A US Army Reserve general whose soldiers were photographed as they abused Iraqi prisoners said she knew nothing about the abuse until weeks after it occurred and that she was "sickened" by the pictures. Brigadier-General Janis Karpinski said she suspected the reservists were acting with the encouragement of military intelligence units that ran the special cell block used for interrogation and that CIA employees often joined in the interrogations.
General Karpinski's allegations are supported by a still-classified US Army report on prison conditions in Iraq documenting many of the worst abuses at the Abu Ghraib prison, west of Baghdad, including the sexual humiliation of prisoners.
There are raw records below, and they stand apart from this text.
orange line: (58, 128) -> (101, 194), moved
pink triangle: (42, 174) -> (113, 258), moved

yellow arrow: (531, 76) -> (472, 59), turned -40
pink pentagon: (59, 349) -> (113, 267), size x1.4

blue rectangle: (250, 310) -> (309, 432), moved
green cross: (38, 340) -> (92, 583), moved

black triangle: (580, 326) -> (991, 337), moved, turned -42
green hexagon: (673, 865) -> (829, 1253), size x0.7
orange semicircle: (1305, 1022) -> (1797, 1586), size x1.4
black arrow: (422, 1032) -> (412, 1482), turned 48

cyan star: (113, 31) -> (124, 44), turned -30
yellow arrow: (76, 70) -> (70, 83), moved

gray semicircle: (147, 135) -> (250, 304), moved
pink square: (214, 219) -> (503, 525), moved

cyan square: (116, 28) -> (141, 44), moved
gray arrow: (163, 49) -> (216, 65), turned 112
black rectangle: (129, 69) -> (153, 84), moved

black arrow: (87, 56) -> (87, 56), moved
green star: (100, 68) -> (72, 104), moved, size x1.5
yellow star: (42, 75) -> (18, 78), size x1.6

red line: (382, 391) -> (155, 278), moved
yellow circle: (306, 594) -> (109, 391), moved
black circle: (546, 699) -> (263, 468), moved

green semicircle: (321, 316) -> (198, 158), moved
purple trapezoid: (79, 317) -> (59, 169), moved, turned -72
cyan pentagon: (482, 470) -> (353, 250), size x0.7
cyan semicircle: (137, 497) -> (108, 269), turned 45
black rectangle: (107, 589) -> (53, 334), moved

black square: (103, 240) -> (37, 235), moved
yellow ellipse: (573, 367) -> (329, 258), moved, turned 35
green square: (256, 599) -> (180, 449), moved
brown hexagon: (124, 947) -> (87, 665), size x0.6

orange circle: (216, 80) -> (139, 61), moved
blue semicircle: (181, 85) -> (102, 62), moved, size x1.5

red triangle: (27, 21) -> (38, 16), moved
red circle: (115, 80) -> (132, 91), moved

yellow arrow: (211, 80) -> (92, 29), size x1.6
The magazine The New Yorker says in its latest issue that the report, by Major-General Antonio Taguba, found that military police at the prison were urged by officers and CIA agents to "set physical and mental conditions for favourable interrogation of witnesses". According to the magazine, the army report offered accounts of gruesome abuse that included the sexual assault of an Iraqi detainee with a chemical light stick or broomstick.
In a phone interview in which she offered her first public comments about the episode, General Karpinski, who is still the commanding officer of the 800th Military Police Brigade, said the special high-security cell block at Abu Ghraib had been under the direct control of army intelligence officers, not the reservists under her command.